How an Online Store Found Its Profit Winners and Losers

Sarah ran an online store selling everything from electronics to groceries. Sales looked good on paper, but profits were unpredictable. Some months she made money, other months she didn't. She spent hours offering discounts to boost sales, but margins kept shrinking. Returns and delivery delays added to her costs. She needed to know which products made money and which ones didn't.

Sarah pulled her transaction data—34,500 orders covering seven product categories. She looked at revenue, profit margins, discounts, return rates, and delivery times for each category. The numbers told a clear story. Electronics brought in RM3.3 million, nearly three times more than any other category. Home products added RM1.1 million. Sports, Fashion, Beauty, Toys, and Grocery all earned far less. Grocery made only RM82,000.

When Sarah checked profits instead of just sales, the picture got sharper. Electronics contributed RM344,000 in profit, followed by Home at RM263,000. Sports and Fashion added decent amounts. But Grocery lost RM9,000. She was literally paying to sell groceries. Electronics was her cash cow—the backbone of her business. Grocery was bleeding money.

Sarah then analyzed her discount strategy. She had been giving 5% discounts across all categories, sometimes going as high as 30%. The data showed this approach hurt her. Orders without discounts averaged RM178.9 in revenue. With discounts of 0-10%, revenue dropped to RM163.9. At 10-20%, it fell to RM152.3. At 20-30%, it crashed to RM132.5. Higher discounts didn't boost sales—they reduced how much customers spent per order.

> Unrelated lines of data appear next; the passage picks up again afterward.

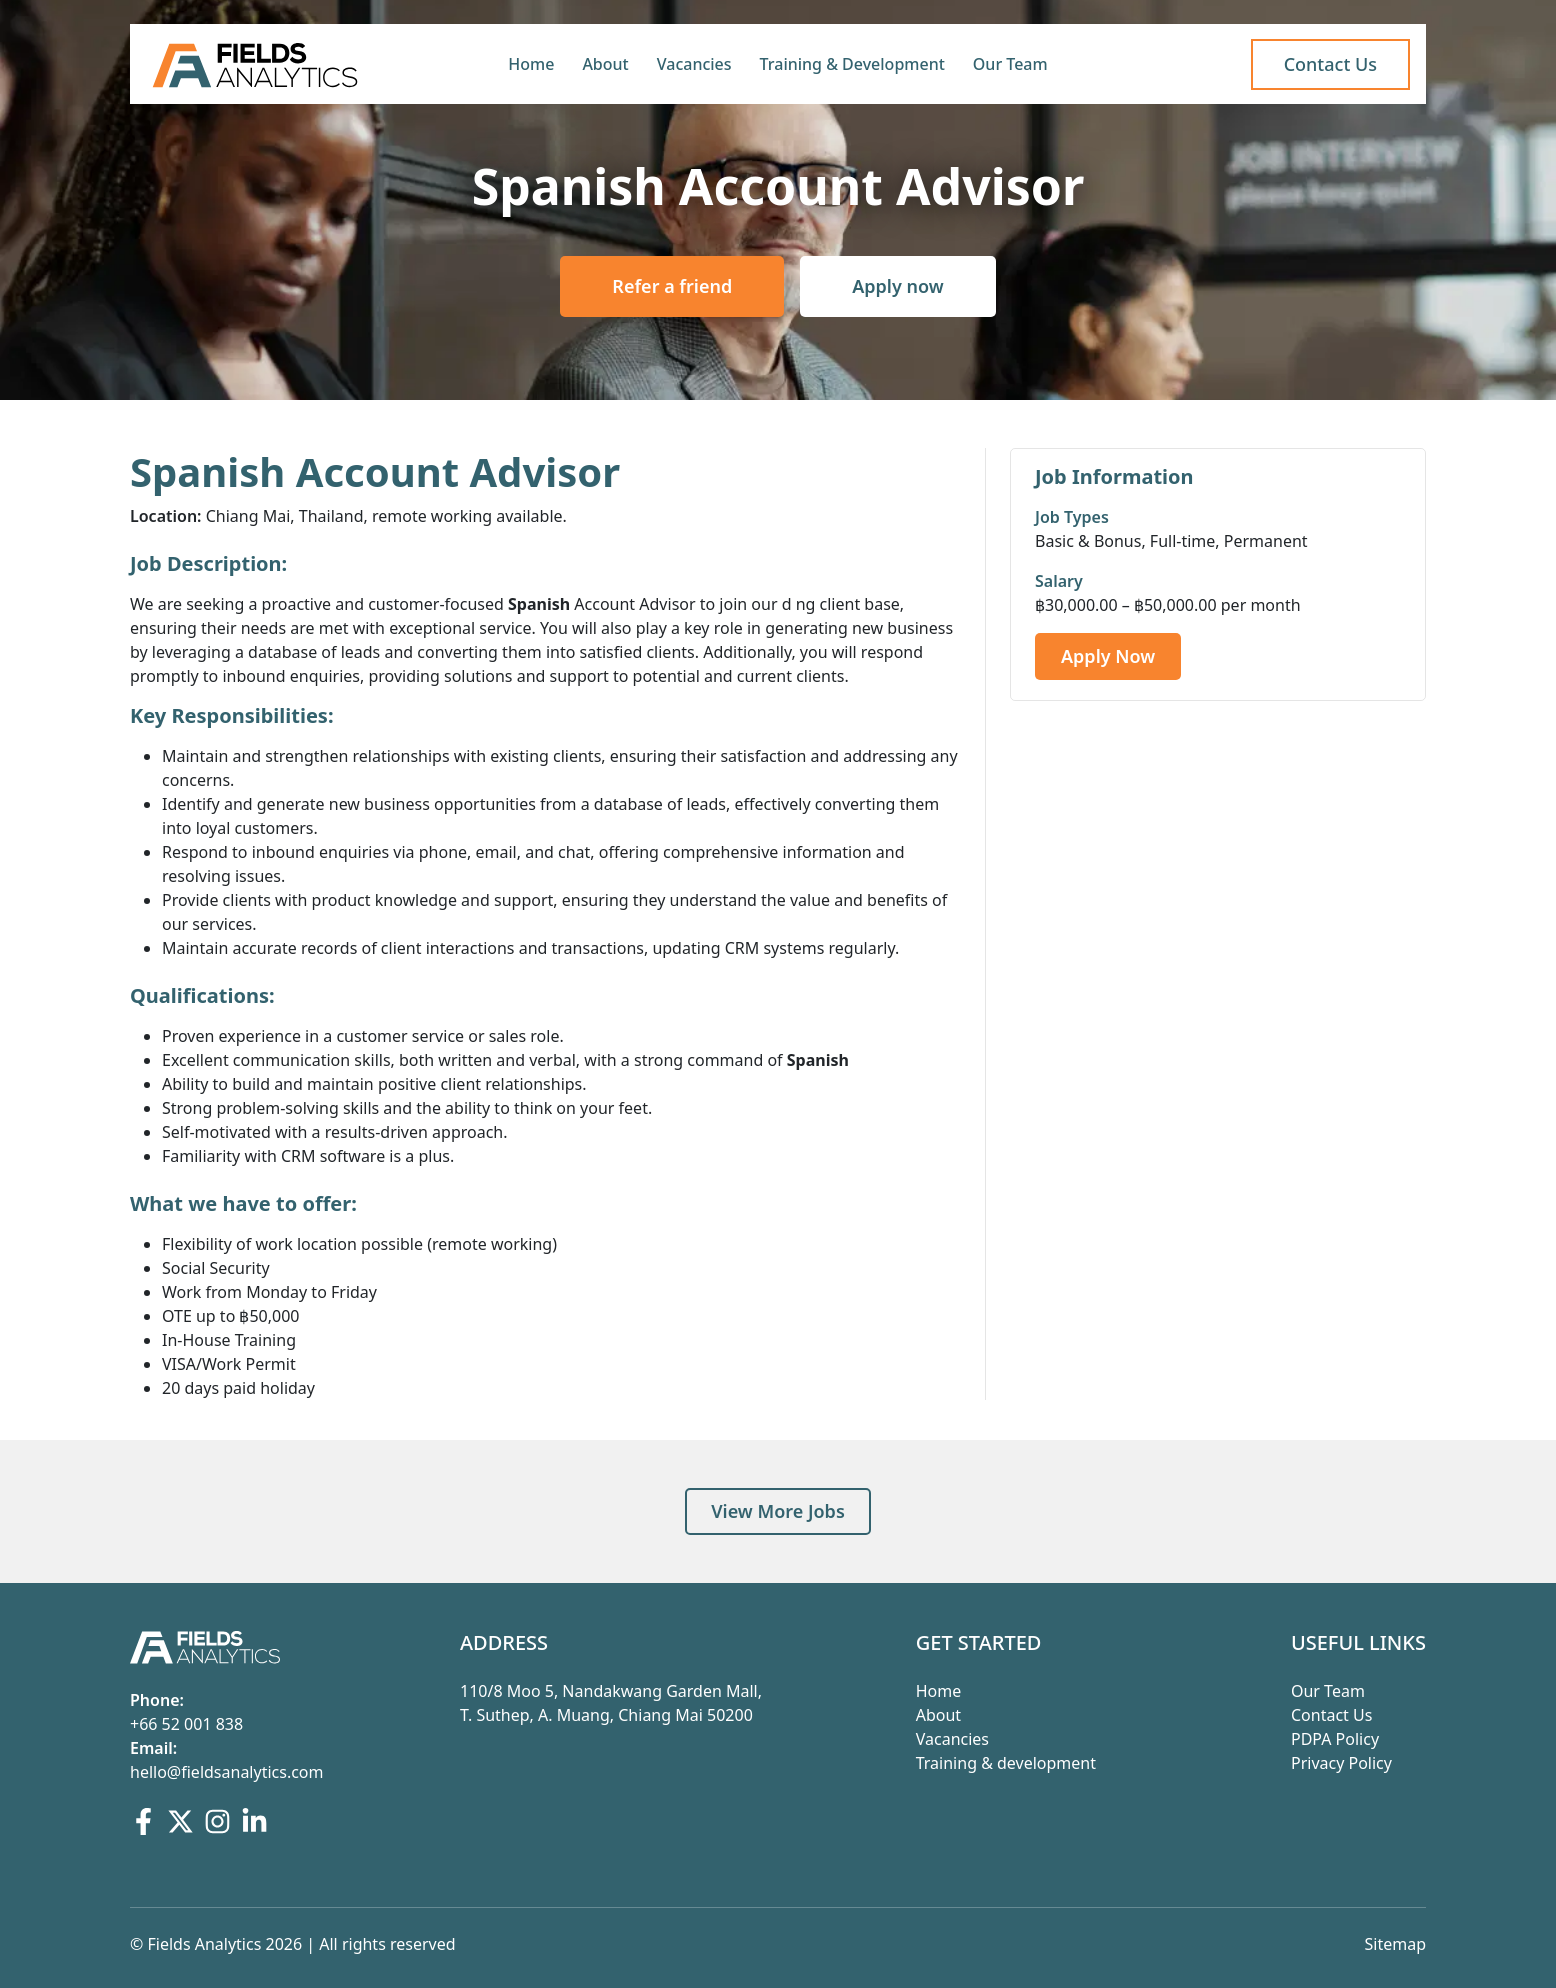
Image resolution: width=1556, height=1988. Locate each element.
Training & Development (852, 64)
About (605, 64)
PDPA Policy (1335, 1739)
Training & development (1006, 1763)
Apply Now (1108, 656)
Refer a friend (672, 286)
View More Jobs (778, 1511)
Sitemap (1396, 1944)
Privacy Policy (1341, 1763)
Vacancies (694, 64)
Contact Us (1331, 1715)
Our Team (1010, 64)
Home (531, 64)
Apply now (897, 286)
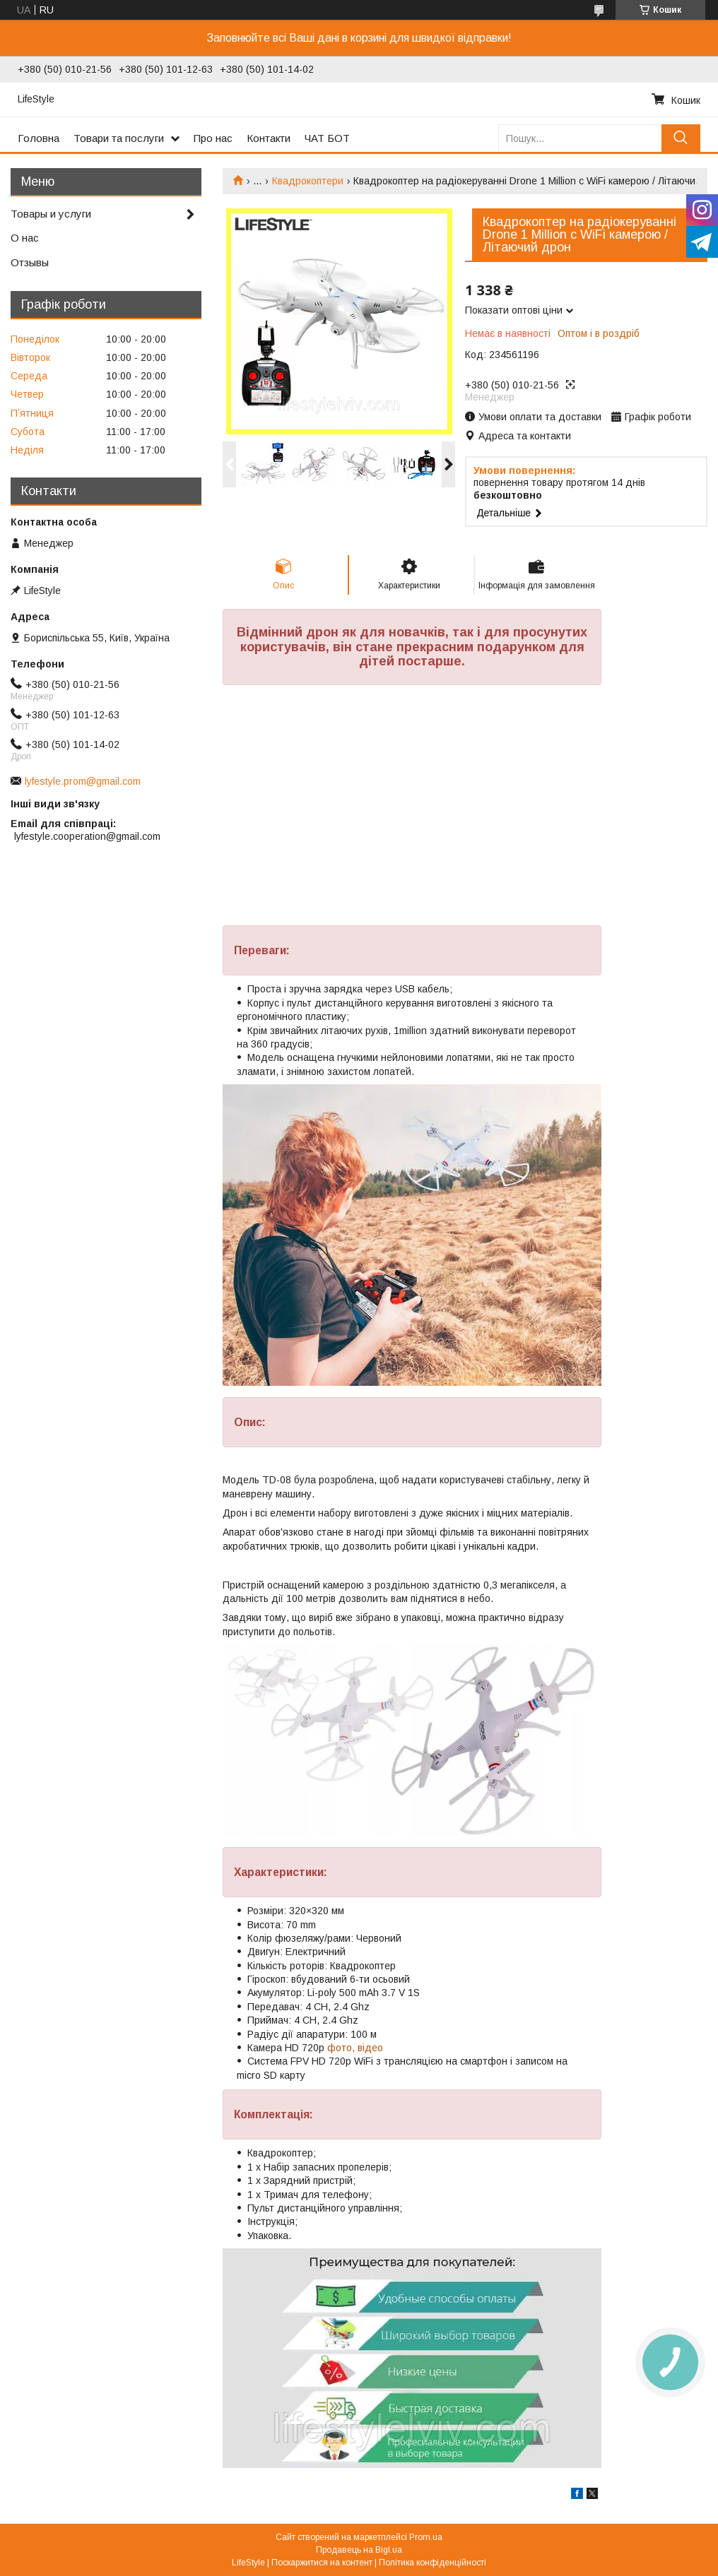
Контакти (268, 138)
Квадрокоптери (307, 180)
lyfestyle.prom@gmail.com (83, 781)
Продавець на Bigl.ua (359, 2550)
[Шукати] (680, 138)
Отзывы (30, 262)
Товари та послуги (118, 138)
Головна (38, 138)
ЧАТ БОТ (327, 138)
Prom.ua (425, 2537)
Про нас (213, 138)
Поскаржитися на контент (321, 2563)
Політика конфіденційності (432, 2563)
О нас (25, 238)
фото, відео (355, 2047)
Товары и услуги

The profit margin story was even worse. Non-discounted orders averaged a margin of 30.1. With 0-10% discounts, margins fell to 26.9. At 10-20%, they dropped to 24.1. At 20-30%, margins hit just 19.4. Sarah realized her blanket discount strategy was destroying profitability. She needed to stop discounting everything and focus promotions only where they helped.

Returns added another layer of cost. Fashion had the highest return rate at 8.3%, followed by Electronics at 7.3%. Since these were her biggest revenue categories, the waste was expensive. Grocery and Beauty had much lower return rates—1.3% and 3.8%. Size issues in Fashion and quality problems in Electronics were eating into profits. Fixing these would save thousands.

Delivery delays made things worse. Fashion and Electronics had nearly 1,750 and 1,650 delayed orders. Home had about 1,430 delays. These were her top profit contributors, so delays damaged customer trust exactly where it hurt most. Sarah knew she had to fix logistics for these three categories first.

Sarah grouped her products into three buckets. Electronics was the clear cash cow—high revenue, high profit, minimal discount dependency. Home, Sports, Fashion, Beauty, and Toys were discount-dependent—they sold well but only when marked down. Grocery and Fashion were problematic—one lost money, the other had high returns and delays. This gave Sarah a clear roadmap.

She made three immediate changes. First, she stopped discounting Electronics heavily and focused promotions on weaker categories like Grocery and Toys. Second, she limited all discounts to 0-10% maximum and tested bundles and loyalty offers instead of blanket markdowns. Third, she invested time fixing supplier issues in Fashion and quality checks in Electronics to reduce returns.

Sarah also prioritized logistics improvements for Electronics, Fashion, and Home. She worked with her shipping partners to reduce delays for these categories. For Grocery, she decided to either fix the supply chain or phase it out entirely—it wasn't worth the losses.

Within three months, Sarah's profit margins improved. Electronics revenue stayed strong without heavy discounts. Return rates in Fashion dropped after she improved sizing guides. Delivery delays decreased after she shifted resources to her top categories. Her discount spending fell by nearly 40%, but sales didn't drop—customers still bought, just at better margins.

Sarah learned that not all sales are equal. Revenue doesn't mean profit. Discounts above 10% destroy margins without boosting sales. Returns and delays hurt most in your best categories, so fix those first. Data didn't make decisions for her—it showed her where to focus. Now she knows exactly which products power her business and which ones drain it. And she's built her strategy around protecting what works.